Orchid CEO Dr. Steven Waterhouse on How Decentralized Tech Fights MonopoliesMar 21, 2022
"Often, people think about decentralization as a hedge against government control," said Orchid CEO Dr. Steven Waterhouse (Seven), speaking at ETHDenver, the largest and longest-running Ethereum community event in the world. Seven's talk is featured in this week's special episode of Priv8.
"However, the same principles that make decentralized systems resilient to regulatory authority should also make them resilient to any kind of attack. And thinking about decentralization in this way gives us the opportunity to think about what kind of systems can be built."
Seven spoke about how this decentralized architecture can be used to build systems that are resistant to the monopolistic nature of today's Internet, frequently referred to as Web 2.0.
"In the early days of Web 2.0, decentralization meant connecting technological 'building blocks' that could build really cool applications. During that period, there were tens of thousands of startups in Silicon Valley that were using these Web 2 elements to build lots of amazing things.

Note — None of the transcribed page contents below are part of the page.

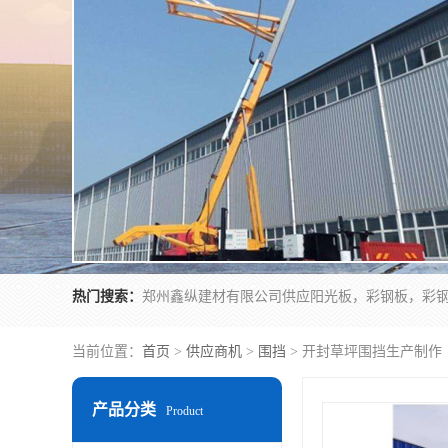
热门搜索：
当前位置：
首页
>
供应商机
>
围挡
> 开封草坪围挡生产制作
产品分类
Product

"But something happened. Today, the consumer Internet investment space is dead. You cannot successfully start a company that goes after the consumer Internet. Why? Well, because Google, Facebook, Apple, and other tech giants have monopolized creative control of the space. Whatever you're trying to do, they'll do it instead. If you're lucky, they'll buy your ideas. Consequently, however, the innovation space has been reduced to nothing."

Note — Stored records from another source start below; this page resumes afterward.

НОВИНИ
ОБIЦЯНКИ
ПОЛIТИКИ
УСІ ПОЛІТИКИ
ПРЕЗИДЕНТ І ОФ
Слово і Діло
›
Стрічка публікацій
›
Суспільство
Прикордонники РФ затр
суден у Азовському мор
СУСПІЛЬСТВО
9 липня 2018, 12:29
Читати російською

Still, there is a light at the end of the tunnel. The growing landscape of blockchain-based technologies has given rise to a new wave of innovation that is resistant to the forces of centralization that control Web 2.0.
"What's exciting today is that there are thousands and thousands of companies in the space exploring DeFi, NFTs, and more. And just like the early days of Web 2.0, they're connecting elements of various different decentralized technologies to create new business models and new ideas.
"This method of building with decentralized technology allows for the proliferation of a lot more companies and organizations that are resilient against the centralizing forces that created the tech giants of Web 2.0."